Academia isn’t exactly famous for churning out timely papers of practical value. But occasionally a gem emerges from the scholastic grind at the perfect moment. One such effort has landed in FTAV’s SVB-bloated inbox today.

The abstract from five researchers at the University of Southern California, Northwestern University, Columbia University, Stanford University and NBER (our emphasis below):

We analyze U.S. banks’ asset exposure to a recent rise in the interest rates with implications for financial stability. The U.S. banking system’s market value of assets is $2 trillion lower than suggested by their book value of assets accounting for loan portfolios held to maturity.
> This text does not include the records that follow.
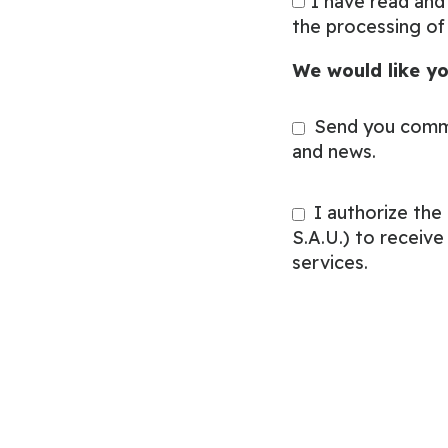
I have read and
the processing of
We would like yo
Send you comm
and news.
I authorize th
S.A.U.) to receiv
services.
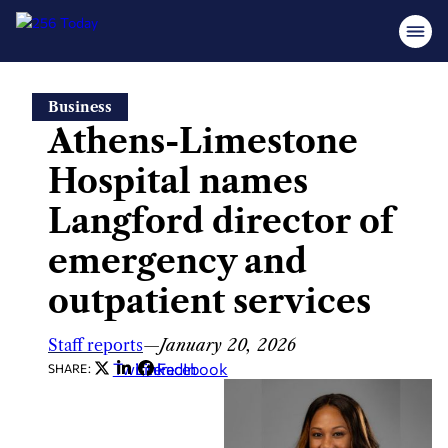
Skip
Business
to
Athens-Limestone
content
Hospital names
Langford director of
emergency and
outpatient services
Staff reports
—
January 20, 2026
Twitter
LinkedIn
Facebook
SHARE:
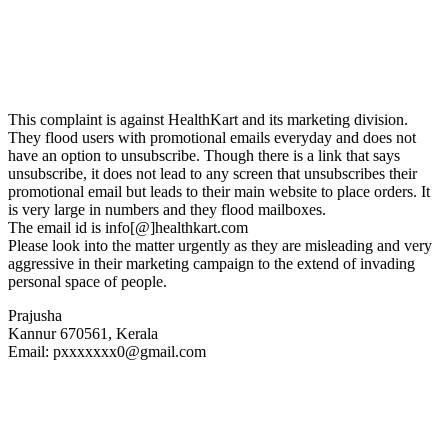
This complaint is against HealthKart and its marketing division.
They flood users with promotional emails everyday and does not
have an option to unsubscribe. Though there is a link that says
unsubscribe, it does not lead to any screen that unsubscribes their
promotional email but leads to their main website to place orders. It
is very large in numbers and they flood mailboxes.
The email id is info[@]healthkart.com
Please look into the matter urgently as they are misleading and very
aggressive in their marketing campaign to the extend of invading
personal space of people.
Prajusha
Kannur 670561, Kerala
Email: pxxxxxxx0@gmail.com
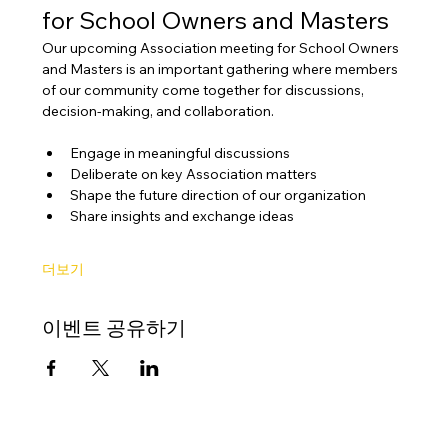
for School Owners and Masters
Our upcoming Association meeting for School Owners 
and Masters is an important gathering where members 
of our community come together for discussions, 
decision-making, and collaboration.
Engage in meaningful discussions
Deliberate on key Association matters
Shape the future direction of our organization
Share insights and exchange ideas
더보기
이벤트 공유하기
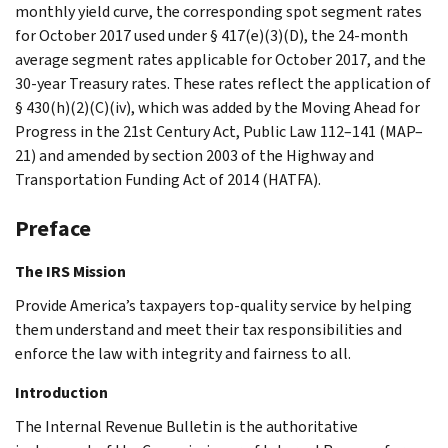
monthly yield curve, the corresponding spot segment rates
for October 2017 used under § 417(e)(3)(D), the 24-month
average segment rates applicable for October 2017, and the
30-year Treasury rates. These rates reflect the application of
§ 430(h)(2)(C)(iv), which was added by the Moving Ahead for
Progress in the 21st Century Act, Public Law 112–141 (MAP–
21) and amended by section 2003 of the Highway and
Transportation Funding Act of 2014 (HATFA).
Preface
The IRS Mission
Provide America’s taxpayers top-quality service by helping
them understand and meet their tax responsibilities and
enforce the law with integrity and fairness to all.
Introduction
The Internal Revenue Bulletin is the authoritative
Marked-to-market bank assets have declined by an average of 10% across all the banks, with the bottom 5th percentile experiencing a decline of 20%.

We illustrate that uninsured leverage (i.e., Uninsured Debt/Assets) is the key to understanding whether these losses would lead to some banks in the U.S. becoming insolvent– unlike insured depositors, uninsured depositors stand to lose a part of their deposits if the bank fails, potentially giving them incentives to run.

A case study of the recently failed Silicon Valley Bank (SVB) is illustrative. 10 percent of banks have larger unrecognized losses than those at SVB. Nor was SVB the worst capitalized bank, with 10 percent of banks having lower capitalization than SVB. On the other hand, SVB had a disproportional share of uninsured funding: only 1 percent of banks had higher uninsured leverage. Combined, losses and uninsured leverage provide incentives for an SVB uninsured depositor run.

We compute similar incentives for the sample of all U.S. banks. Even if only half of uninsured depositors decide to withdraw, almost 190 banks are at a potential risk of impairment to insured depositors, with potentially $300 billion of insured deposits at risk. If uninsured deposit withdrawals cause even small fire sales, substantially more banks are at risk. Overall, these calculations suggests that recent declines in bank asset values very significantly increased the fragility of the US banking system to uninsured depositor runs.

You can find the full paper here.

The Silicon Valley Bank-related stuff will be painfully familiar to anyone who has read Alphaville since -checks notes- last… Thursday?? By now it’s clear that SVB was a huge outlier among banks when it came to uninsured deposits.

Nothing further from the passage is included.